Artist: Utagawa Kunisada [Toyokuni III] (1786-1864).
Subject: Yakusha-e, Kabuki actor print; Ichikawa Ichizou III as “Shibahisa?”
Signature: “Toyokuni ga” in red toshidama cartouche.
Censor Seal: “aratame” (examined), year of the cock (1861) 10th month.
Publisher: Ebi-ya Rinnosuke; address: horie-cho, ebi bayashi.
Format: oban tate-e, H.14.5 x W.9.675".
Condition: Good colors and impression, no album backing, minor back repairs to small tears on upper right corner and lower right edge.
Utagawa Kunisada, 1786-1864 (Toyokuni III).
Kunisada was probably one of the most successful Japanese print artists in history. During his lifetime, his estimated output of print designs numbers over 20,000; and this time also saw probably the peak (in terms of “quantity,” but some may argue not “quality”) of woodblock print production, commercial distribution, and public popularity in Japan.

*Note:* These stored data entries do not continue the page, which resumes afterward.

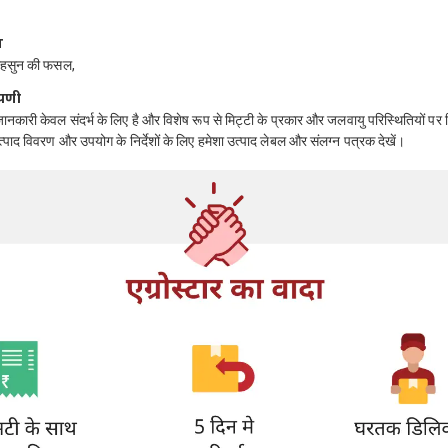
ं
लहसुन की फसल,
्पणी
जानकारी केवल संदर्भ के लिए है और विशेष रूप से मिट्टी के प्रकार और जलवायु परिस्थितियों पर 
 उत्पाद विवरण और उपयोग के निर्देशों के लिए हमेशा उत्पाद लेबल और संलग्न पत्रक देखें।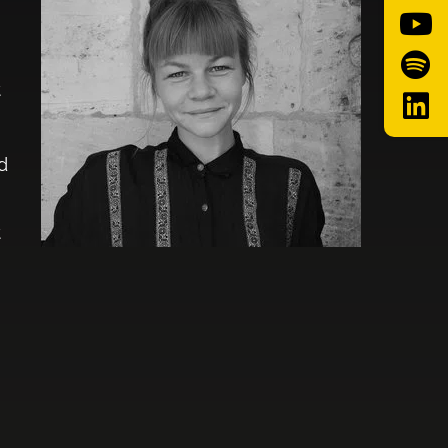
t
d
t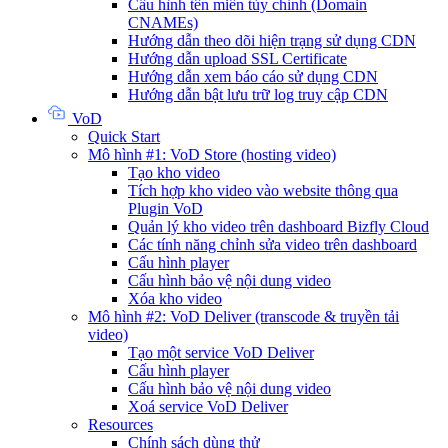
Cấu hình tên miền tùy chỉnh (Domain
CNAMEs)
Hướng dẫn theo dõi hiện trạng sử dụng CDN
Hướng dẫn upload SSL Certificate
Hướng dẫn xem báo cáo sử dụng CDN
Hướng dẫn bật lưu trữ log truy cập CDN
VoD
Quick Start
Mô hình #1: VoD Store (hosting video)
Tạo kho video
Tích hợp kho video vào website thông qua
Plugin VoD
Quản lý kho video trên dashboard Bizfly Cloud
Các tính năng chỉnh sửa video trên dashboard
Cấu hình player
Cấu hình bảo vệ nội dung video
Xóa kho video
Mô hình #2: VoD Deliver (transcode & truyền tải
video)
Tạo một service VoD Deliver
Cấu hình player
Cấu hình bảo vệ nội dung video
Xoá service VoD Deliver
Resources
Chính sách dùng thử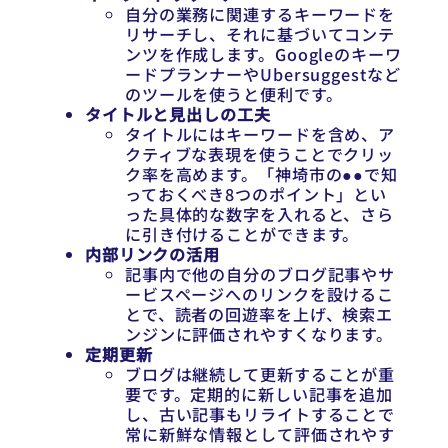
自分の業務に関連するキーワードを
リサーチし、それに基づいてコンテ
ンツを作成します。Googleのキーワ
ードプランナーやUbersuggestなど
のツールを使うと便利です。
タイトルと見出しの工夫
タイトルにはキーワードを含め、ア
クティブな表現を使うことでクリッ
ク率を高めます。「神埼市の●●で知
っておくべき8つのポイント」とい
った具体的な数字を入れると、さら
に引き付けることができます。
内部リンクの活用
記事内で他の自分のブログ記事やサ
ービスページへのリンクを設けるこ
とで、読者の回遊率を上げ、検索エ
ンジンに評価されやすくなります。
定期更新
ブログは継続して更新することが重
要です。定期的に新しい記事を追加
し、古い記事もリライトすることで
常に新鮮な情報として評価されやす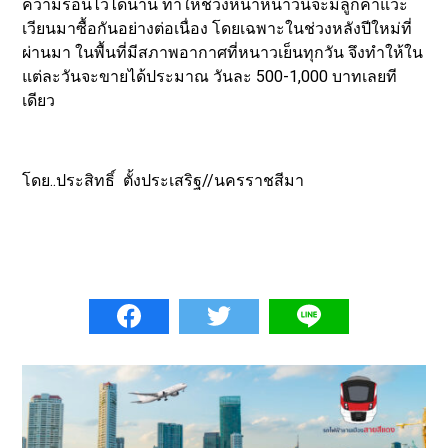
ความร้อนไว้ได้นาน ทำให้ช่วงหน้าหนาวนี้จะมีลูกค้าแวะ
เวียนมาซื้อกันอย่างต่อเนื่อง โดยเฉพาะในช่วงหลังปีใหม่ที่
ผ่านมา ในพื้นที่มีสภาพอากาศที่หนาวเย็นทุกวัน จึงทำให้ใน
แต่ละวันจะขายได้ประมาณ วันละ 500-1,000 บาทเลยที
เดียว
โดย..ประสิทธิ์ ตั้งประเสริฐ//นครราชสีมา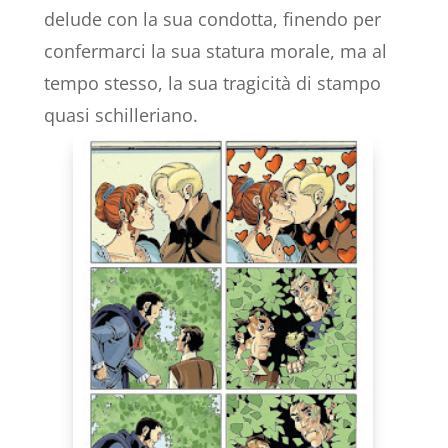
delude con la sua condotta, finendo per
confermarci la sua statura morale, ma al
tempo stesso, la sua tragicità di stampo
quasi schilleriano.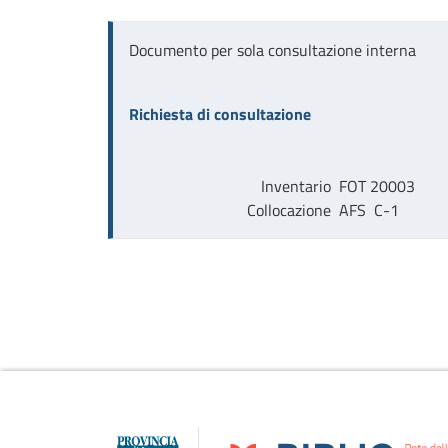
Documento per sola consultazione interna
Richiesta di consultazione
Inventario
FOT 20003
Collocazione
AFS  C-1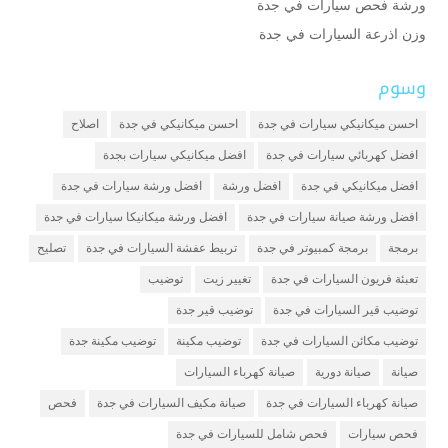
ورشة فحص سيارات في جدة
وزن اذرعة السيارات في جدة
وسوم
احسن ميكانيكي سيارات في جدة
احسن ميكانيكي في جدة
اصلاح
افضل كهربائي سيارات في جدة
افضل ميكانيكي سيارات بجدة
افضل ميكانيكي في جدة
افضل ورشة
افضل ورشة سيارات في جدة
افضل ورشة صيانة سيارات في جدة
افضل ورشة ميكانيكا سيارات في جدة
برمجة
برمجة كمبيوتر في جدة
تربيط عفشة السيارات في جدة
تصليح
تعبئة فريون السيارات في جدة
تغيير زيت
توضيب
توضيب قير السيارات في جدة
توضيب قير جدة
توضيب مكائن السيارات في جدة
توضيب مكينة
توضيب مكينة جدة
صيانة
صيانة دورية
صيانة كهرباء السيارات
صيانة كهرباء السيارات في جدة
صيانة مكيف السيارات في جدة
فحص
فحص سيارات
فحص شامل للسيارات في جدة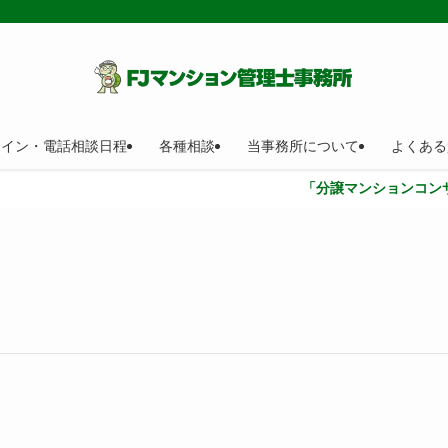
ライン・電話相談日程
各種相談
当事務所について
よくある
「分譲マンションコンサルティング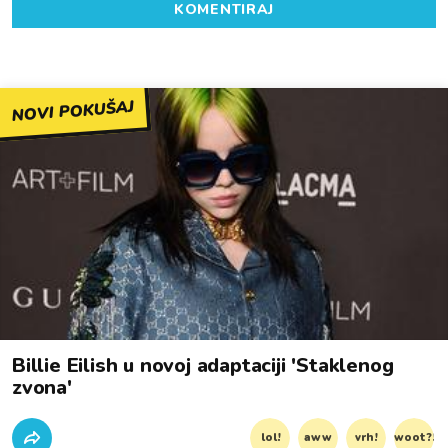
KOMENTIRAJ
NOVI POKUŠAJ
Billie Eilish u novoj adaptaciji 'Staklenog
zvona'
lol!
aww
vrh!
woot?!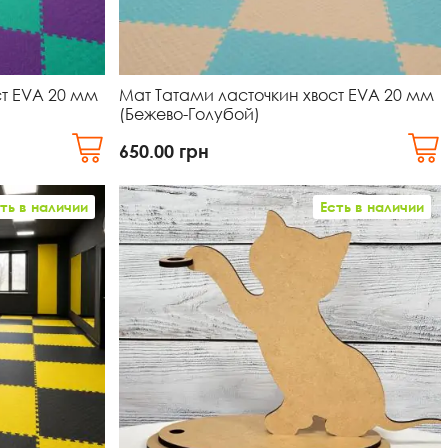
ст EVA 20 мм
Мат Татами ласточкин хвост EVA 20 мм
(Бежево-Голубой)
650.00
грн
ть в наличии
Есть в наличии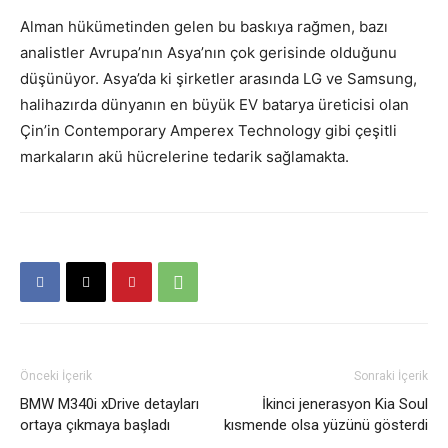
Alman hükümetinden gelen bu baskıya rağmen, bazı
analistler Avrupa’nın Asya’nın çok gerisinde olduğunu
düşünüyor. Asya’da ki şirketler arasında LG ve Samsung,
halihazırda dünyanın en büyük EV batarya üreticisi olan
Çin’in Contemporary Amperex Technology gibi çeşitli
markaların akü hücrelerine tedarik sağlamakta.
Önceki İçerik
Sonraki İçerik
BMW M340i xDrive detayları
İkinci jenerasyon Kia Soul
ortaya çıkmaya başladı
kısmende olsa yüzünü gösterdi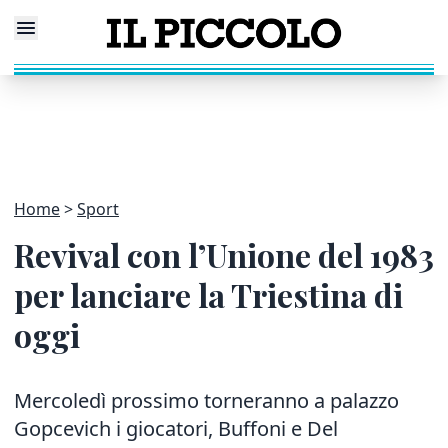
Home
Sport
Revival con l’Unione del 1983
per lanciare la Triestina di
oggi
Mercoledì prossimo torneranno a palazzo
Gopcevich i giocatori, Buffoni e Del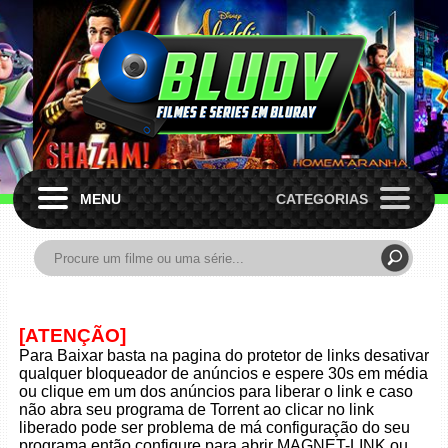
MENU
CATEGORIAS
[ATENÇÃO]
Para Baixar basta na pagina do protetor de links desativar
qualquer bloqueador de anúncios e espere 30s em média
ou clique em um dos anúncios para liberar o link e caso
não abra seu programa de Torrent ao clicar no link
liberado pode ser problema de má configuração do seu
programa então configure para abrir MAGNET-LINK ou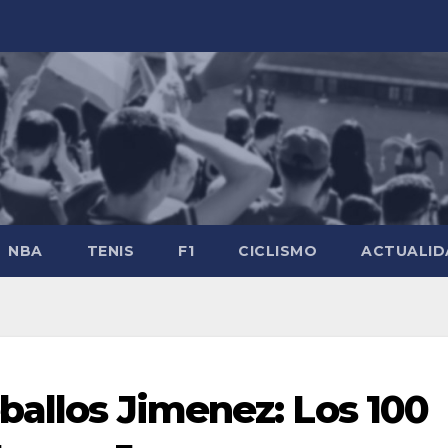
NBA
TENIS
F1
CICLISMO
ACTUALID
ballos Jimenez: Los 100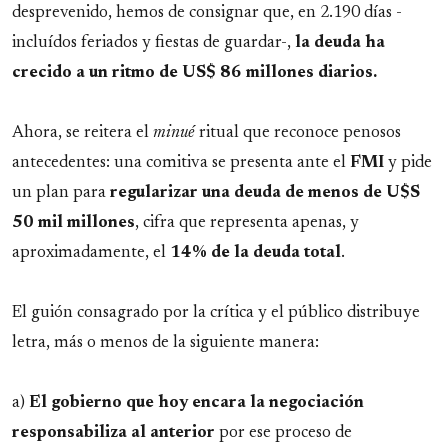
desprevenido, hemos de consignar que, en 2.190 días -
incluídos feriados y fiestas de guardar-,
la deuda ha
crecido a un ritmo de US$ 86 millones diarios.
Ahora, se reitera el
minué
ritual que reconoce penosos
antecedentes: una comitiva se presenta ante el
FMI
y pide
un plan para
regularizar una deuda de menos de U$S
50 mil millones
, cifra que representa apenas, y
aproximadamente, el
14% de la deuda total
.
El guión consagrado por la crítica y el público distribuye
letra, más o menos de la siguiente manera:
a)
El gobierno que hoy encara la negociación
responsabiliza al anterior
por ese proceso de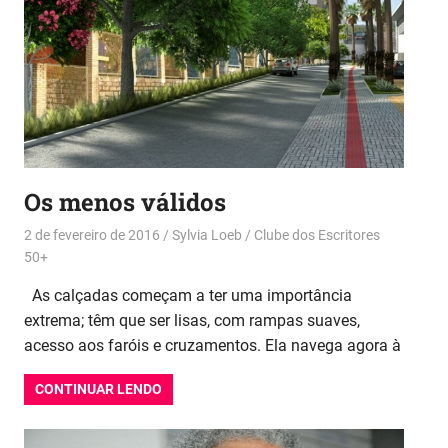
Os menos válidos
2 de fevereiro de 2016
Sylvia Loeb
Clube dos Escritores
50+
As calçadas começam a ter uma importância
extrema; têm que ser lisas, com rampas suaves,
acesso aos faróis e cruzamentos. Ela navega agora à
CONTINUAR LENDO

Kunisada, himself, enjoyed much more success and popularity than some artists who are better known in the West today; Kunoyoshi, Hiroshige, and Hokusai to name a few. His career experienced continual success from early on in his career, after apprenticing in the school of the well-known Utagawa Toyokuni (1769-1825) from about the year 1800. His first works began to appear in 1807, and he was given the name Kunisada (in the tradition of using the last character of his teacher’s name, Toyokuni.) His popularity grew with his steady production of kabuki actor prints; but he also created bijin-ga, landscapes, & shunga. He also produced collaborative works with some of his contemporaries, like Kuniyoshi and Hiroshige. In 1844, he took on his former teacher’s name of Toyokuni, although this was well after his death in 1825, and that of his successor, Toyoshige (Toyokuni II) who died in 1835. He had many students, reportedly sometimes as many as sixty, some of the better known being Kunichika and Chikanobu. They are many resources for information on Kunisada, but two recommended ones for a good background on the man, his work, and the Ukiyo-e environment in the late Edo period are Sebastian Izzard’s “Kunisada’s World” (NY: Japan Society, 1993) and Ellis Tinios’ “Mirror of the Stage: The Actor Prints of Kunisada” (Leeds, UK: The University Gallery Leeds, 1996.) Also, an excellent and highly resourceful Internet site is Horst Graebner’s “Utagawa Kunisada Project.”